Philipp Matthias Bregy, Präsident der Mitte-Partei, sieht die Ehe weiterhin als „wirtschaftliche Gemeinschaft“ und will gegen die Individualbesteuerung kämpfen, wie Der Bund berichtet. Diese Haltung zeigt, dass die Debatte um die „Heiratsstrafe“ und die Individualbesteuerung noch lange nicht abgeschlossen ist. (Lesen Sie auch: ALDI schließt Filialen: Welche Standorte sind betroffen?)
Die Individualbesteuerung soll spätestens 2032 in Kraft treten. Bis dahin müssen noch zahlreiche Fragen geklärt und die entsprechenden Gesetze angepasst werden.Für Ehepaare bedeutet die Einführung der Individualbesteuerung zunächst einmal eine Umstellung. Ob sie tatsächlich von der neuen Regelung profitieren, hängt von ihrer individuellen Einkommenssituation ab. Es ist ratsam, sich frühzeitig über die Auswirkungen der Individualbesteuerung zu informieren und gegebenenfalls steuerlichen Rat einzuholen. Auf der Webseite von Eidgenössische Steuerverwaltung (ESTV) finden sich weiterführende Informationen.
Die „Heiratsstrafe“ bezeichnet die steuerliche Benachteiligung von Ehepaaren gegenüber Konkubinatspaaren, insbesondere wenn beide Partner ein Einkommen erzielen. Durch die Zusammenveranlagung und progressive Steuertarife kann die Steuerlast für Ehepaare höher sein. (Lesen Sie auch: Günther Jauch Wer wird Millionär: " wird…)
Die Individualbesteuerung bedeutet, dass das Einkommen jedes Partners separat besteuert wird, unabhängig vom Zivilstand.
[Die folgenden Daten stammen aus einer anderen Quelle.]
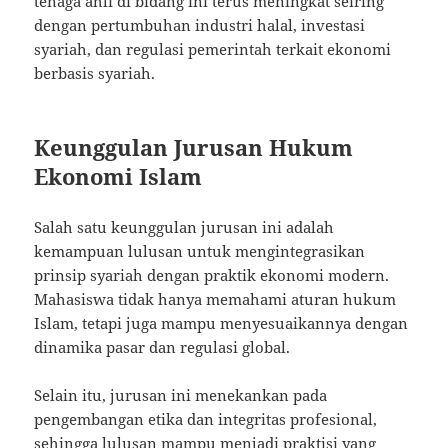
tenaga ahli di bidang ini terus meningkat seiring
dengan pertumbuhan industri halal, investasi
syariah, dan regulasi pemerintah terkait ekonomi
berbasis syariah.
Keunggulan Jurusan Hukum
Ekonomi Islam
Salah satu keunggulan jurusan ini adalah
kemampuan lulusan untuk mengintegrasikan
prinsip syariah dengan praktik ekonomi modern.
Mahasiswa tidak hanya memahami aturan hukum
Islam, tetapi juga mampu menyesuaikannya dengan
dinamika pasar dan regulasi global.
Selain itu, jurusan ini menekankan pada
pengembangan etika dan integritas profesional,
sehingga lulusan mampu menjadi praktisi yang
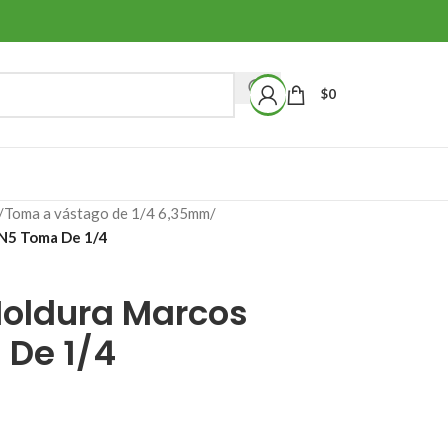
$
0
/
Toma a vástago de 1/4 6,35mm
/
N5 Toma De 1/4
oldura Marcos
 De 1/4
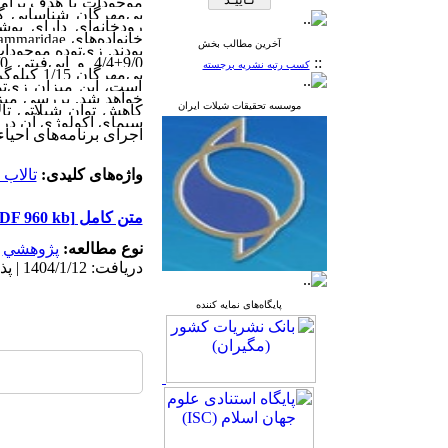
موجودات با هدف برآورد
بی
مهرگان شناسایی گرد
رودخانه
ای دارای پوش
خانواده
های
ammaridae
آخرین مطالب بخش
بودند. زی‌‌توده موجودا
::
9/0
±
4/4 و اپی
فیتی 6/0
کسب رتبه نشریه برجسته
بی
است، این میزان زی‌‌ت
موسسه تحقیقات شیلات ایران
کاهش توان شیلاتی ت
سیمای اکولوژی آن در 
اجرای برنامه‌های احیا
واژه‌های کلیدی:
تالاب 
متن کامل
[PDF 960 kb]
نوع مطالعه:
پژوهشي
|
دریافت: 1404/1/12 | پذیرش: 1404/6/10 | انتشار: 1404/5/25
پایگاه‌های نمایه کننده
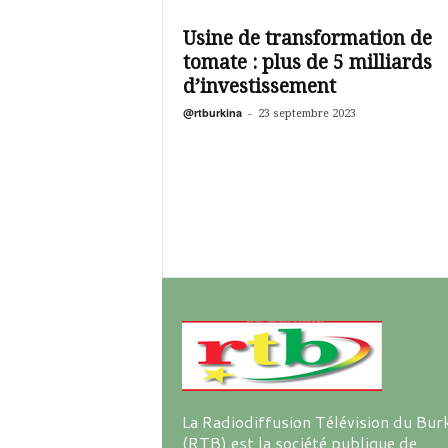
é
v
Usine de transformation de
i
tomate : plus de 5 milliards
s
i
d’investissement
o
@rtburkina
-
23 septembre 2023
n
d
u
B
u
r
k
i
n
a
La Radiodiffusion Télévision du Bur
(RTB) est la société publique de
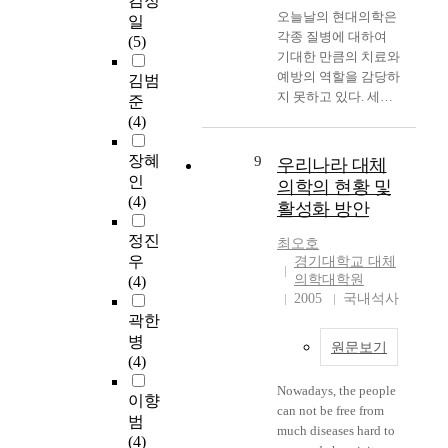
김정
l
s
s
지
의
한
오늘날의 현대의학은
하
일
e
o
r
경
구
관
각종 질병에 대하여
여
(5)
g
f
e
로
조
심
기대한 만큼의 치료와
2
e
g
a
는
가
은
예방의 역할을 감당하
0
김범
s
e
s
주
변
세
지 못하고 있다. 세계
1
준
t
n
o
로
화
계
보건기구의 건강에 대
0
(4)
u
e
n
인
하
적
한 새로운 정의는 히
년
d
r
,
터
고
으
브리성서에 대한 새로
부
장혜
9
e
우리나라 대체
a
w
넷
있
로
운 이해를 요구하고
터
인
n
의학의 현황 및
l
o
,
다
증
있다. 이러한 요구에
국
(4)
t
i
활성화 방안
r
T
.
가
부응하기 위한 노력의
가
s
n
k
V
추
일환으로 본 연구자는
자
정진
m
최오호
f
r
,
만
세
논문을 쓴다. 대체의
격
우
a
경기대학교 대체
o
e
라
성
에
학의 중요한 기전들은
인
의학대학원
(4)
j
r
l
디
질
있
전인의학, 심신의학,
보
2005
국내석사
o
m
a
오
환
다
자연의학, 양자의학의
건
곽한
r
a
t
,
이
.
기전들 속에 내포되어
교
병
i
t
원문보기
e
및
증
보
있다. 그리고 이러한
육
(4)
n
i
d
인
가
완
기전들은 구약성서에
사
g
o
Nowadays, the people
d
쇄
함
대
나타난 고대 히브리
를
이향
i
n
can not be free from
i
매
에
체
의학의 기전들 속에
배
범
n
(
much diseases hard to
s
체
따
의
나타나 있다. 이러한
출
(4)
a
s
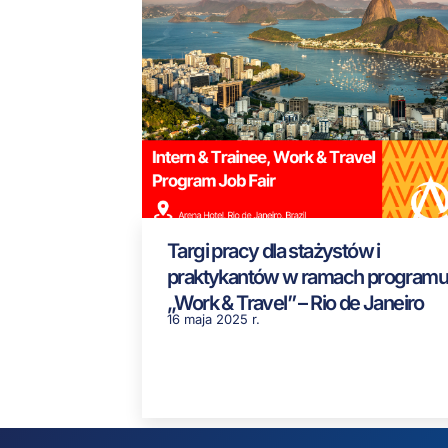
Targi pracy dla stażystów i
praktykantów w ramach programu
„Work & Travel” – Rio de Janeiro
16 maja 2025 r.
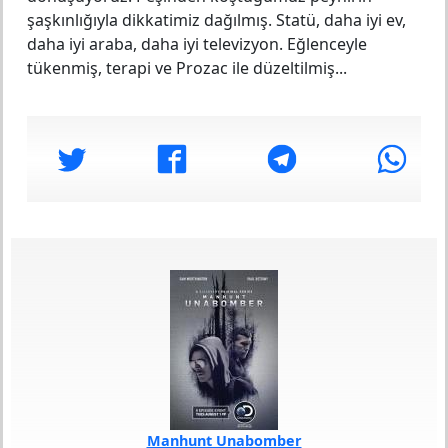
şaşkınlığıyla dikkatimiz dağılmış. Statü, daha iyi ev,
daha iyi araba, daha iyi televizyon. Eğlenceyle
tükenmiş, terapi ve Prozac ile düzeltilmiş...
Manhunt Unabomber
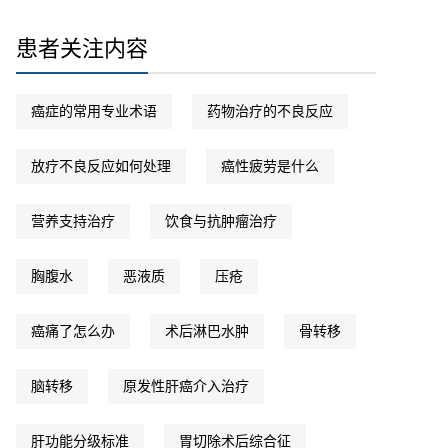
患者关注内容
癌症的常用专业术语
药物治疗的不良反应
放疗不良反应如何处理
癌性疲劳是什么
营养支持治疗
饮食与抗肿瘤治疗
胸腹水
恶液质
压疮
癌痛了怎么办
术后淋巴水肿
骨转移
脑转移
原发性肝癌介入治疗
肝功能分级标准
胃切除术后综合征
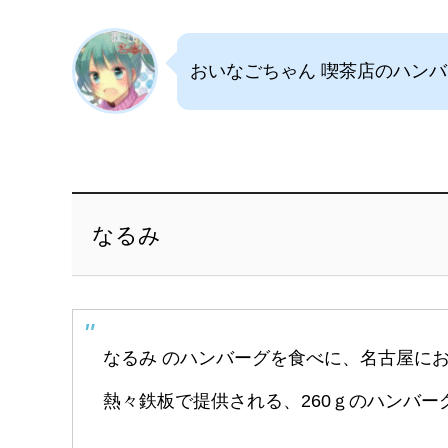
おいなごちゃん 喫茶店のハン
なるみ
なるみ のハンバーグを食べに、名古屋に
熱々鉄板で提供される、260ｇのハンバー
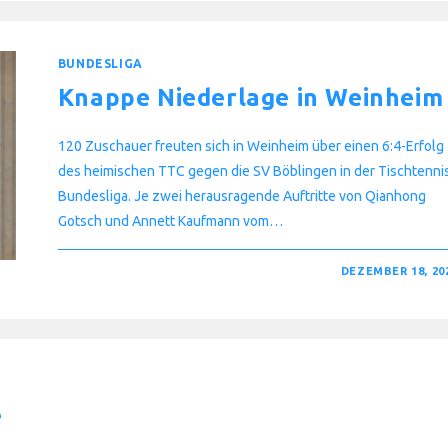
2022/2023
–
TEIL
2
BUNDESLIGA
Knappe Niederlage in Weinheim
120 Zuschauer freuten sich in Weinheim über einen 6:4-Erfolg
des heimischen TTC gegen die SV Böblingen in der Tischtenni
Bundesliga. Je zwei herausragende Auftritte von Qianhong
Gotsch und Annett Kaufmann vom…
FÜR
KOMMENTARE DEAKTIVIERT
DEZEMBER 18, 20
KNAPPE
NIEDERLAGE
IN
WEINHEIM
e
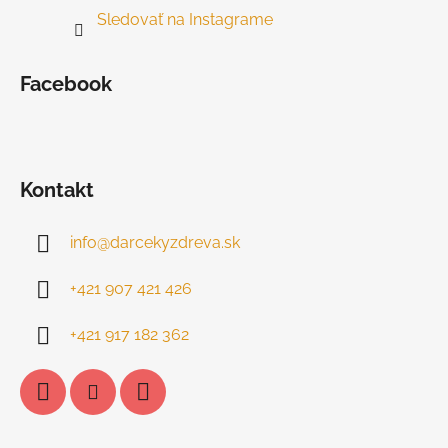
Sledovať na Instagrame
Facebook
Kontakt
info
@
darcekyzdreva.sk
+421 907 421 426
+421 917 182 362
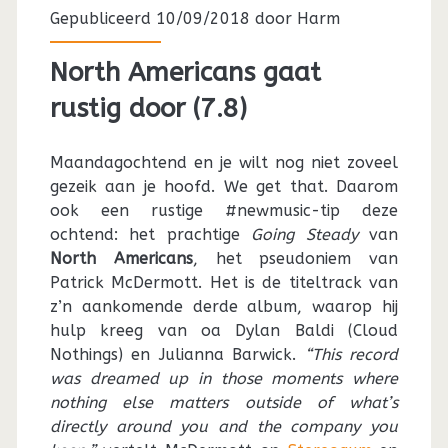
Gepubliceerd 10/09/2018 door
Harm
North Americans gaat
rustig door (7.8)
Maandagochtend en je wilt nog niet zoveel
gezeik aan je hoofd. We get that. Daarom
ook een rustige #newmusic-tip deze
ochtend: het prachtige
Going Steady
van
North Americans
, het pseudoniem van
Patrick McDermott. Het is de titeltrack van
z’n aankomende derde album, waarop hij
hulp kreeg van oa Dylan Baldi (Cloud
Nothings) en Julianna Barwick.
“This record
was dreamed up in those moments where
nothing else matters outside of what’s
directly around you and the company you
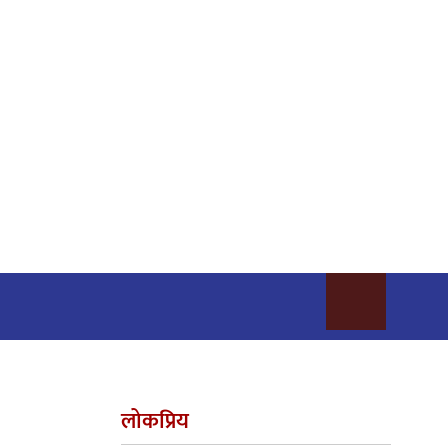
लोकप्रिय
Ziel ist es, die „Heiratsstrafe“ abzuschaffen und eine fairere Steuerbelastung zu erreichen. Das Schweizer Volk hat am 8. März 2026 dafür gestimmt.
Das Gesetz zur Individualbesteuerung soll spätestens im Jahr 2032 in Kraft treten. Bis dahin müssen noch zahlreiche Detailfragen geklärt und die entsprechenden Gesetze auf Bundes- und Kantonsebene angepasst werden.
Die Mitte-Partei hält an ihrer Initiative zur Abschaffung der „Heiratsstrafe“ fest, die eine Individualbesteuerung ausschliesst. Kritiker befürchten, dass dies zu einer erneuten Abstimmung führen und die Einführung der Individualbesteuerung verhindern könnte.
Die Auswirkungen der Individualbesteuerung auf Ehepaare hängen von ihrer individuellen Einkommenssituation ab. Es ist ratsam, sich frühzeitig über die Auswirkungen zu informieren und gegebenenfalls steuerlichen Rat einzuholen, um die potenziellen Vor- und Nachteile zu verstehen.